Exercise
Copy out, from the data below, each line in which the word "return" occurs.

Record excerpts
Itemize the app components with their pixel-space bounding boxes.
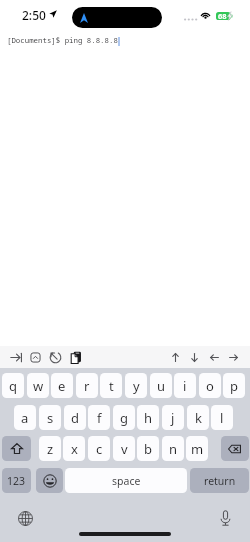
staticText: y [133, 377, 140, 395]
button[interactable]: r [76, 373, 98, 398]
button[interactable]: Arrow down [188, 351, 201, 364]
staticText: a [21, 409, 29, 427]
staticText: c [96, 440, 103, 458]
button[interactable]: 123 [2, 468, 31, 493]
button[interactable]: t [100, 373, 122, 398]
staticText: space [112, 474, 141, 488]
button[interactable]: g [113, 405, 135, 430]
button[interactable]: Backspace [221, 436, 249, 461]
button[interactable]: Dictation [216, 509, 234, 527]
staticText: f [97, 409, 102, 427]
staticText: s [47, 409, 54, 427]
button[interactable]: c [88, 436, 110, 461]
button[interactable]: l [211, 405, 233, 430]
button[interactable]: e [51, 373, 73, 398]
button[interactable]: y [125, 373, 147, 398]
staticText: p [230, 377, 238, 395]
staticText: [Documents]$ ping 8.8.8.8 [7, 35, 118, 45]
staticText: u [157, 377, 166, 395]
staticText: i [183, 377, 187, 395]
button[interactable]: Arrow left [208, 351, 221, 364]
button[interactable]: Shift [2, 436, 31, 461]
button[interactable]: b [137, 436, 159, 461]
staticText: 68 [218, 11, 227, 21]
button[interactable]: m [186, 436, 208, 461]
staticText: n [169, 440, 178, 458]
button[interactable]: x [63, 436, 85, 461]
button[interactable]: w [27, 373, 49, 398]
button[interactable]: History [49, 351, 62, 364]
staticText: l [220, 409, 224, 427]
button[interactable]: i [174, 373, 196, 398]
staticText: d [71, 409, 79, 427]
button[interactable]: p [223, 373, 245, 398]
button[interactable]: a [14, 405, 36, 430]
button[interactable]: Paste [69, 351, 82, 364]
button[interactable]: k [187, 405, 209, 430]
staticText: m [191, 440, 204, 458]
button[interactable]: v [113, 436, 135, 461]
staticText: t [109, 377, 114, 395]
button[interactable]: Emoji [36, 468, 63, 493]
staticText: return [204, 474, 236, 488]
button[interactable]: h [137, 405, 159, 430]
button[interactable]: Tab [10, 351, 23, 364]
button[interactable]: z [39, 436, 61, 461]
staticText: g [120, 409, 128, 427]
staticText: v [121, 440, 128, 458]
staticText: j [171, 409, 175, 427]
button[interactable]: Arrow up [169, 351, 182, 364]
button[interactable]: s [39, 405, 61, 430]
button[interactable]: d [64, 405, 86, 430]
staticText: h [144, 409, 153, 427]
button[interactable]: j [162, 405, 184, 430]
button[interactable]: u [150, 373, 172, 398]
button[interactable]: n [162, 436, 184, 461]
staticText: k [195, 409, 202, 427]
staticText: x [71, 440, 78, 458]
button[interactable]: f [88, 405, 110, 430]
staticText: 2:50 [22, 7, 46, 23]
staticText: w [33, 377, 44, 395]
staticText: z [47, 440, 54, 458]
staticText: o [206, 377, 214, 395]
button[interactable]: return [190, 468, 249, 493]
staticText: b [144, 440, 152, 458]
button[interactable]: o [199, 373, 221, 398]
button[interactable]: Change keyboard [16, 509, 34, 527]
button[interactable]: Arrow right [227, 351, 240, 364]
button[interactable]: space [65, 468, 187, 493]
button[interactable]: q [2, 373, 24, 398]
staticText: r [84, 377, 90, 395]
button[interactable]: Control [29, 351, 42, 364]
staticText: q [9, 377, 17, 395]
staticText: e [58, 377, 66, 395]
staticText: 123 [7, 474, 26, 488]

Response below
staticText: return [204, 474, 236, 488]
button[interactable]: return [190, 468, 249, 493]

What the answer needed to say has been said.